Four articles were included in the meta-analysis; these articles included 35,989 patients of which 10,917 (30.3%) were obese. The meta-analysis showed no significant differences for short-term mortality (odds ratio [OR], 0.85; 95% confidence interval [CI], 0.69-1.04). Also, no significant difference was found in pulmonary failure (OR, 1.09; 95% CI, 0.85-1.42). However, obese patients were less likely to suffer from cardiac complications (OR, 0.73; 95% CI, 0.55-0.96). Nevertheless, there was a significantly higher risk of renal failure (OR, 1.16; 95% CI, 1.05-1.30) and wound infections (OR, 1.92; 95% CI, 1.55-2.38) in obese patients.

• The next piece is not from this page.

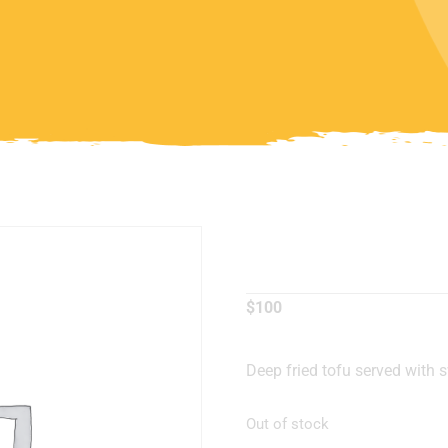
Fried Tof
$
100
Deep fried tofu served with 
Out of stock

Obesity is not a risk factor for short-term mortality after AAA repair compared to non-obesity. Moreover, obese patients suffer less from cardiac complications than non-obese patients.
肥胖不仅是腹主动脉瘤(AAA)的危险因素,也是血管手术后并发症的危险因素。本研究旨在确定肥胖对AAA修复术后短期死亡率和干预后并发症的影响。
进行了一项系统评价和荟萃分析。在PubMed中进行了系统检索;选择了描述肥胖和非肥胖患者在AAA开放或血管内修复术后干预后并发症差异的文章。主要结局是短期死亡率,定义为住院死亡率或AAA修复术后30天内的死亡率。次要结局是心脏并发症、肺衰竭、肾衰竭和伤口感染。使用OpenMeta进行荟萃分析。
荟萃分析纳入了4篇文章;这些文章包括35989例患者,其中10917例(30.3%)为肥胖患者。荟萃分析显示短期死亡率无显著差异(优势比[OR],0.85;95%置信区间[CI],0.69-1.04)。此外,肺衰竭也无显著差异(OR,1.09;95%CI,0.85-1.42)。然而,肥胖患者发生心脏并发症的可能性较小(OR,0.73;95%CI,0.55-0.96)。尽管如此,肥胖患者发生肾衰竭(OR,1.16;95%CI,1.05-1.30)和伤口感染(OR,1.92;95%CI,1.55-2.38)的风险显著更高。
与非肥胖相比,肥胖不是AAA修复术后短期死亡的危险因素。此外,肥胖患者心脏并发症的发生率低于非肥胖患者。